Seventy years ago, more than six thousand Allied ships carried more than a million soldiers across the English Channel to a fifty-mile-wide strip of the Normandy coast in German-occupied France. It was the greatest sea-borne assault in human history. The code names given to the beaches where the ships landed the soldiers have become immortal: Gold, Juno, Sword, Utah, and especially Omaha, the scene of almost unimaginable human tragedy. The sea of crosses in the cemetery sitting today atop a bluff overlooking the beaches recalls to us its cost. 
Most accounts of this epic story begin with the landings on the morning of June 6, 1944. In fact, however, D-Day was the culmination of months and years of planning and intense debate.
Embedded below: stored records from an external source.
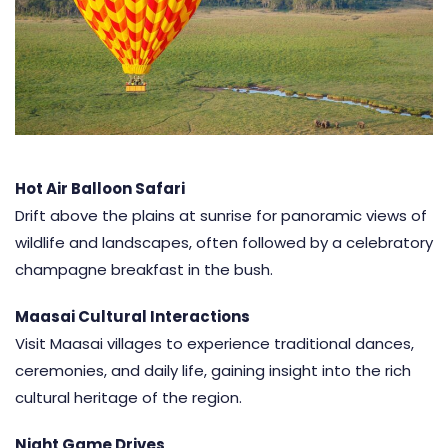
Hot Air Balloon Safari
Drift above the plains at sunrise for panoramic views of
wildlife and landscapes, often followed by a celebratory
champagne breakfast in the bush.
Maasai Cultural Interactions
Visit
Maasai villages
to experience traditional dances,
ceremonies, and daily life, gaining insight into the rich
cultural heritage of the region.
Night Game Drives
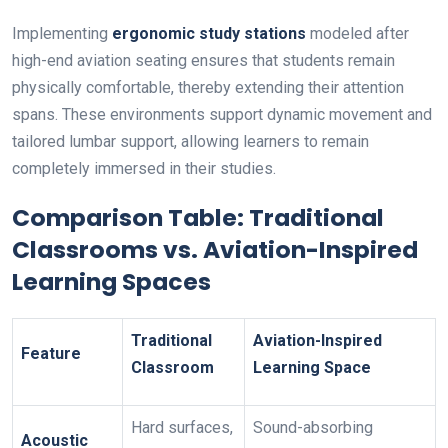
Implementing
ergonomic study stations
modeled after
high-end aviation seating ensures that students remain
physically comfortable, thereby extending their attention
spans. These environments support dynamic movement and
tailored lumbar support, allowing learners to remain
completely immersed in their studies.
Comparison Table: Traditional
Classrooms vs. Aviation-Inspired
Learning Spaces
Traditional
Aviation-Inspired
Feature
Classroom
Learning Space
Hard surfaces,
Sound-absorbing
Acoustic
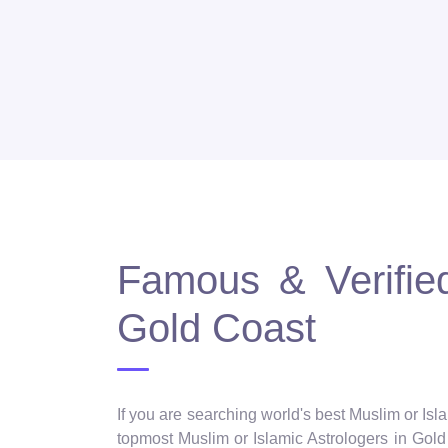
Famous & Verified
Gold Coast
If you are searching world's best Muslim or Isl
topmost Muslim or Islamic Astrologers in Gold 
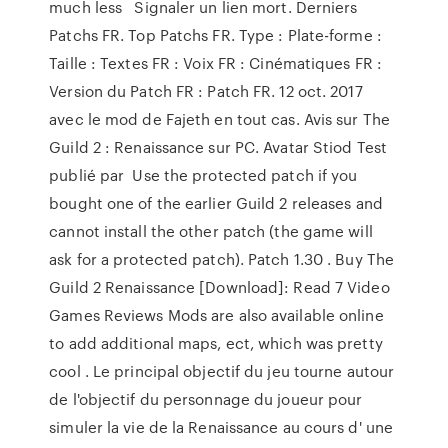
much less Signaler un lien mort. Derniers
Patchs FR. Top Patchs FR. Type : Plate-forme :
Taille : Textes FR : Voix FR : Cinématiques FR :
Version du Patch FR : Patch FR. 12 oct. 2017
avec le mod de Fajeth en tout cas. Avis sur The
Guild 2 : Renaissance sur PC. Avatar Stiod Test
publié par Use the protected patch if you
bought one of the earlier Guild 2 releases and
cannot install the other patch (the game will
ask for a protected patch). Patch 1.30 . Buy The
Guild 2 Renaissance [Download]: Read 7 Video
Games Reviews Mods are also available online
to add additional maps, ect, which was pretty
cool . Le principal objectif du jeu tourne autour
de l'objectif du personnage du joueur pour
simuler la vie de la Renaissance au cours d' une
In the dark days after the evacuation of Dunkirk in the summer of 1940, British officials and, soon enough, their American counterparts, began to consider how, and, where, and especially when, they could re-enter the European Continent in force. The Americans, led by U.S. Army Chief of Staff General George C. Marshall, wanted to invade as soon as possible; the British, personified by their redoubtable prime minister, Winston Churchill, were convinced that a premature landing would be disastrous. The often-sharp negotiations between the English-speaking allies led them first to North Africa, then into Sicily, then Italy. Only in the spring of 1943, did the Combined Chiefs of Staff commit themselves to an invasion of northern France. The code name for this invasion was Overlord, but everything that came before, including the landings themselves and the supply system that made it possible for the invaders to stay there, was code-named Neptune. 
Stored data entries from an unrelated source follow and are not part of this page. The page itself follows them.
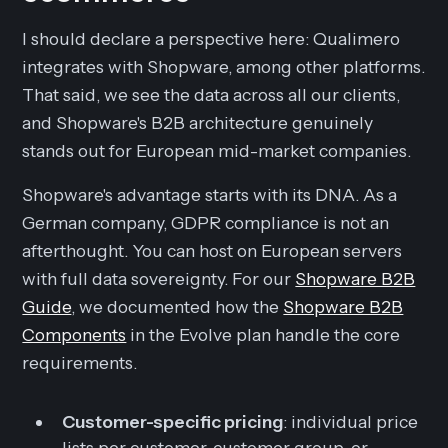
I should declare a perspective here: Qualimero
integrates with Shopware, among other platforms.
That said, we see the data across all our clients,
and Shopware's B2B architecture genuinely
stands out for European mid-market companies.
Shopware's advantage starts with its DNA. As a
German company, GDPR compliance is not an
afterthought. You can host on European servers
with full data sovereignty. For our
Shopware B2B
Guide
, we documented how the
Shopware B2B
Components
in the Evolve plan handle the core
requirements.
Customer-specific pricing
: individual price
lists per customer, customer group, or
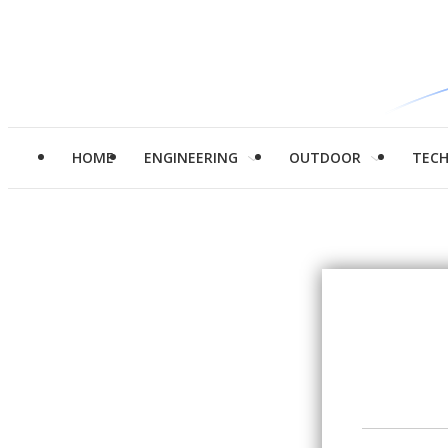
HOME
ENGINEERING
OUTDOOR
TEC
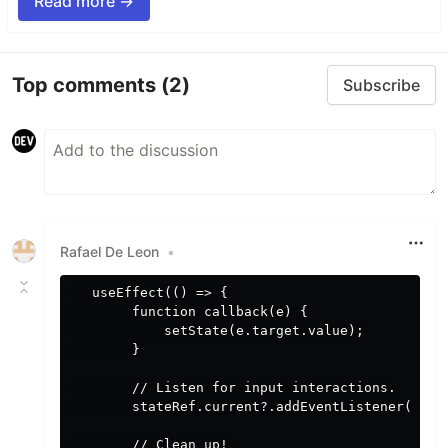
Read more →
Top comments
(2)
Subscribe
Rafael De Leon
•
   useEffect(() => {

        function callback(e) {

            setState(e.target.value);

        }

        // Listen for input interactions.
Craig L. Symonds now offers the complete story of this Olympian effort, involving transports, escorts, gunfire support ships, and landing craft of every possible size and function. The obstacles to success were many. In addition to divergent strategic views and cultural frictions, the Anglo-Americans had to overcome German U-boats, Russian impatience, fierce competition for insufficient shipping, training disasters, and a thousand other impediments, including logistical bottlenecks and disinformation schemes. Symonds includes vivid portraits of the key decision-makers, from Franklin Roosevelt and Churchill, to Marshall, Dwight Eisenhower, and Admiral Sir Bertram Ramsay, who commanded the naval element of the invasion. Indeed, the critical role of the naval forces--British and American, Coast Guard and Navy--is central throughout. 
In the end, as Symonds shows in this gripping account of D-Day, success depended mostly on the men themselves: the junior officers and enlisted men who drove the landing craft, cleared the mines, seized the beaches and assailed the bluffs behind them, securing the foothold for the eventual campaign to Berlin, and the end of the most terrible war in human history.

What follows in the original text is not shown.